TASK ::
Keep images out and repeat all data exactly.

TASK MATERIAL ::
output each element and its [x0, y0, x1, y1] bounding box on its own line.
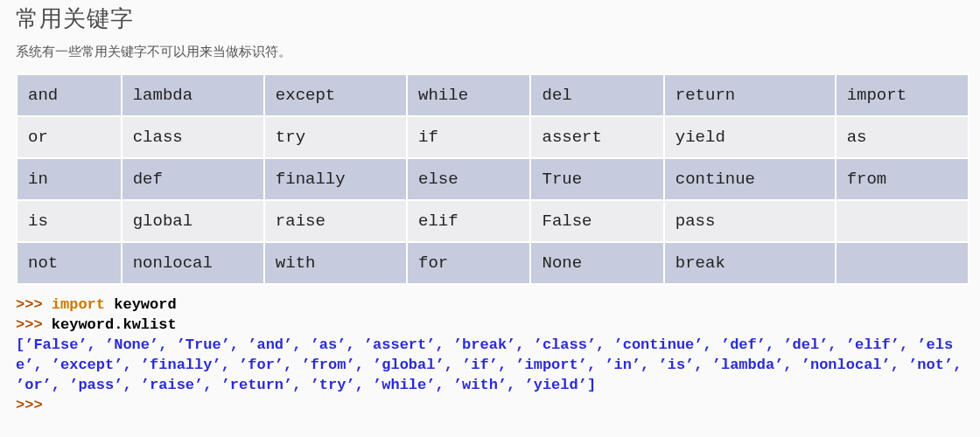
keyword-cell: and: [17, 74, 122, 116]
section-title: 常用关键字: [16, 3, 970, 34]
keyword-cell: for: [407, 242, 530, 284]
keyword-cell: [836, 242, 969, 284]
keyword-cell: [836, 200, 969, 242]
keyword-cell: while: [407, 74, 530, 116]
keyword-cell: try: [264, 116, 407, 158]
keyword-cell: from: [836, 158, 969, 200]
keywords-table: andlambdaexceptwhiledelreturnimportorcla…: [16, 73, 970, 285]
keyword-cell: or: [17, 116, 122, 158]
code-block: >>> import keyword>>> keyword.kwlist[’Fa…: [16, 294, 970, 423]
keyword-cell: nonlocal: [122, 242, 264, 284]
keyword-cell: del: [530, 74, 663, 116]
table-row: isglobalraiseelifFalsepass: [17, 200, 969, 242]
keyword-cell: with: [264, 242, 407, 284]
keyword-cell: import: [836, 74, 969, 116]
section-description: 系统有一些常用关键字不可以用来当做标识符。: [16, 39, 970, 63]
keyword-cell: raise: [264, 200, 407, 242]
keyword-cell: not: [17, 242, 122, 284]
keyword-cell: if: [407, 116, 530, 158]
repl-output: [’False’, ’None’, ’True’, ’and’, ’as’, ’…: [16, 336, 971, 393]
keyword-cell: class: [122, 116, 264, 158]
keyword-cell: else: [407, 158, 530, 200]
keyword-cell: def: [122, 158, 264, 200]
repl-prompt: >>>: [16, 296, 52, 313]
table-row: notnonlocalwithforNonebreak: [17, 242, 969, 284]
code-keyword: import: [52, 296, 105, 313]
keyword-cell: True: [530, 158, 663, 200]
keyword-cell: is: [17, 200, 122, 242]
repl-prompt: >>>: [16, 316, 52, 333]
keyword-cell: elif: [407, 200, 530, 242]
keyword-cell: lambda: [122, 74, 264, 116]
keyword-cell: assert: [530, 116, 663, 158]
table-row: orclasstryifassertyieldas: [17, 116, 969, 158]
table-row: indeffinallyelseTruecontinuefrom: [17, 158, 969, 200]
table-row: andlambdaexceptwhiledelreturnimport: [17, 74, 969, 116]
keyword-cell: pass: [664, 200, 836, 242]
keyword-cell: except: [264, 74, 407, 116]
keyword-cell: None: [530, 242, 663, 284]
code-text: keyword: [105, 296, 177, 313]
keyword-cell: continue: [664, 158, 836, 200]
keyword-cell: in: [17, 158, 122, 200]
keyword-cell: finally: [264, 158, 407, 200]
keyword-cell: global: [122, 200, 264, 242]
keyword-cell: break: [664, 242, 836, 284]
keyword-cell: return: [664, 74, 836, 116]
repl-prompt: >>>: [16, 397, 43, 413]
keyword-cell: False: [530, 200, 663, 242]
keyword-cell: as: [836, 116, 969, 158]
keyword-cell: yield: [664, 116, 836, 158]
code-text: keyword.kwlist: [52, 316, 177, 333]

RESPONSE ::
output each element and its [x0, y0, x1, y1] bounding box on its own line.
keyword-cell: and: [17, 74, 122, 116]
section-title: 常用关键字: [16, 3, 970, 34]
keyword-cell: for: [407, 242, 530, 284]
keyword-cell: [836, 242, 969, 284]
keyword-cell: [836, 200, 969, 242]
keyword-cell: while: [407, 74, 530, 116]
keyword-cell: try: [264, 116, 407, 158]
keyword-cell: from: [836, 158, 969, 200]
keywords-table: andlambdaexceptwhiledelreturnimportorcla…: [16, 73, 970, 285]
keyword-cell: or: [17, 116, 122, 158]
code-block: >>> import keyword>>> keyword.kwlist[’Fa…: [16, 294, 970, 423]
keyword-cell: nonlocal: [122, 242, 264, 284]
keyword-cell: del: [530, 74, 663, 116]
table-row: isglobalraiseelifFalsepass: [17, 200, 969, 242]
keyword-cell: with: [264, 242, 407, 284]
keyword-cell: import: [836, 74, 969, 116]
section-description: 系统有一些常用关键字不可以用来当做标识符。: [16, 39, 970, 63]
keyword-cell: raise: [264, 200, 407, 242]
keyword-cell: not: [17, 242, 122, 284]
keyword-cell: if: [407, 116, 530, 158]
repl-output: [’False’, ’None’, ’True’, ’and’, ’as’, ’…: [16, 336, 971, 393]
keyword-cell: class: [122, 116, 264, 158]
keyword-cell: else: [407, 158, 530, 200]
keyword-cell: def: [122, 158, 264, 200]
repl-prompt: >>>: [16, 296, 52, 313]
table-row: notnonlocalwithforNonebreak: [17, 242, 969, 284]
code-keyword: import: [52, 296, 105, 313]
keyword-cell: True: [530, 158, 663, 200]
keyword-cell: is: [17, 200, 122, 242]
repl-prompt: >>>: [16, 316, 52, 333]
keyword-cell: elif: [407, 200, 530, 242]
keyword-cell: lambda: [122, 74, 264, 116]
keyword-cell: assert: [530, 116, 663, 158]
table-row: orclasstryifassertyieldas: [17, 116, 969, 158]
table-row: indeffinallyelseTruecontinuefrom: [17, 158, 969, 200]
table-row: andlambdaexceptwhiledelreturnimport: [17, 74, 969, 116]
keyword-cell: pass: [664, 200, 836, 242]
keyword-cell: except: [264, 74, 407, 116]
keyword-cell: None: [530, 242, 663, 284]
code-text: keyword: [105, 296, 177, 313]
keyword-cell: continue: [664, 158, 836, 200]
keyword-cell: in: [17, 158, 122, 200]
keyword-cell: finally: [264, 158, 407, 200]
keyword-cell: global: [122, 200, 264, 242]
keyword-cell: break: [664, 242, 836, 284]
keyword-cell: return: [664, 74, 836, 116]
repl-prompt: >>>: [16, 397, 43, 413]
keyword-cell: False: [530, 200, 663, 242]
keyword-cell: as: [836, 116, 969, 158]
keyword-cell: yield: [664, 116, 836, 158]
code-text: keyword.kwlist: [52, 316, 177, 333]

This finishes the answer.